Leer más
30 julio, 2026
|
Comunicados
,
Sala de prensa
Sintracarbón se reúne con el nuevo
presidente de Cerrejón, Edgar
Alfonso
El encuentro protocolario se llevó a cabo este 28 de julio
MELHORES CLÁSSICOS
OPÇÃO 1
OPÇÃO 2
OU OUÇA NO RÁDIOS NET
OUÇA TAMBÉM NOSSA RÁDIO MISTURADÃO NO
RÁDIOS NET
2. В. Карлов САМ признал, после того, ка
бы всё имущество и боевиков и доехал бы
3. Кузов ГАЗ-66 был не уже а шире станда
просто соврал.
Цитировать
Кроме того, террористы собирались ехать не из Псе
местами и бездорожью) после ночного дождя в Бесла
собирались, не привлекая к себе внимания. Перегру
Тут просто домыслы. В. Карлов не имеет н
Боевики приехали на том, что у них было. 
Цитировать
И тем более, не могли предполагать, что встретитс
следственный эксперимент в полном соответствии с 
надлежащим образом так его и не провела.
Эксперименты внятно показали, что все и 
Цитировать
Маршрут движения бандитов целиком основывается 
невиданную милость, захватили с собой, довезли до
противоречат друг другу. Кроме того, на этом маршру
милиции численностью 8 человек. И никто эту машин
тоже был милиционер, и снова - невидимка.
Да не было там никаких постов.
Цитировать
--
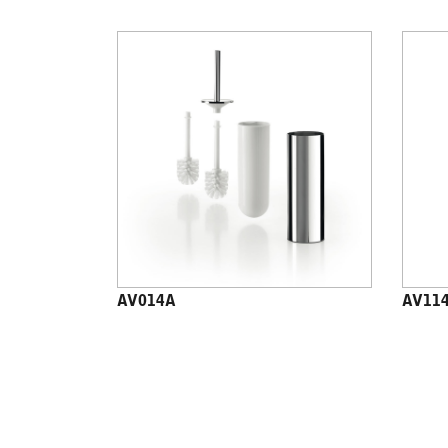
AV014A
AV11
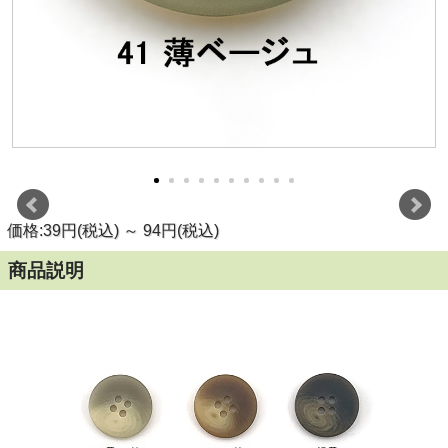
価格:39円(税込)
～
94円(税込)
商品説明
---
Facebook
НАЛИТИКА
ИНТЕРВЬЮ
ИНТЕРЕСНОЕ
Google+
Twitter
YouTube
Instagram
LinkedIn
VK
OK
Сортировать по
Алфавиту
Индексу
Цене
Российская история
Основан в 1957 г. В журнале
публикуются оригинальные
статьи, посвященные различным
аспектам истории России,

▶ **ASSIGNMENT**
Each line of the data above containing the string "OUÇA" is to be copied.

▶ **ANSWER TO THIS TASK**
OU OUÇA NO RÁDIOS NET
OUÇA TAMBÉM NOSSA RÁDIO MISTURADÃO NO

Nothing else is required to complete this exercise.